From the top of Gibraltar we continued up the ridge to La Cumbre Peak (elevation 1,200m), with the temperature about 25°, my legs starting to cramp and Nate finally shaking Brian, continuing to climb beautifully. I throttled back to work through the cramps (which mercifully passed after a few minutes), and we finally got to the payoff: the 15km decent of Painted Cave and Old San Marcos Pass. Nate again proved to be a rider of some skill negotiating this very technical descent with perfect form, while I enjoyed the empty comfort of at least knowing I can go downhill faster than Brian. At the base of the climb we turned west, stopping briefly to fill our bottles (this ended up being a four full bottle ride for me, almost double my typical intake in cooler conditions) and proceeded along the route. Brian bid us farewell as we turned towards the beach (I’m sure he was off to do another 150km), and Nate and I pacelined the final 30km or so, through tony Hope Ranch, past the harbor and back to Handlebar.
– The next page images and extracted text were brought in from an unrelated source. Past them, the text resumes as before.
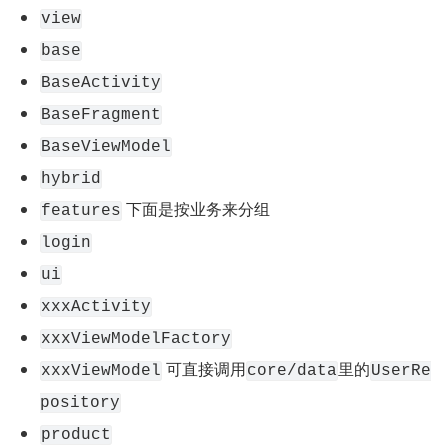
view
base
BaseActivity
BaseFragment
BaseViewModel
hybrid
 下面是按业务来分组
features
login
ui
xxxActivity
xxxViewModelFactory
 可直接调用
里的
xxxViewModel
core/data
UserRe
pository
product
Over lunch and the presentation of Nate’s V-Pint we chatted about the ride, laughed about life and how Fate intervenes to remind us (uh, me) of our pretensions, and how lucky we are to enjoy a measure of health and the ability to get out and do rides like this. Nate got back on the road to Berkeley (my thanks as well to his VMH and two young boys for letting him loose), and I headed home to lick my wounds and see if anyone was interested in Day 2. No soap. With temperatures forecast above 25° in Solvang and no one else committing to riding, I did the previously unthinkable: I scrubbed the mission. Instead I spent Sunday closer to home, recovering with a hike behind my house and chipping away at the honey-do list.
So there you have it, the first CA Cogal. But not the last. Nate and I will be riding this summer in his backyard, and we will have more Cogals. You’re all invited. But Brian AIN’T. (Brian, if you’re reading this, have a heart. At least buy some shorts before you show up on some climb and kick my ass. Again.)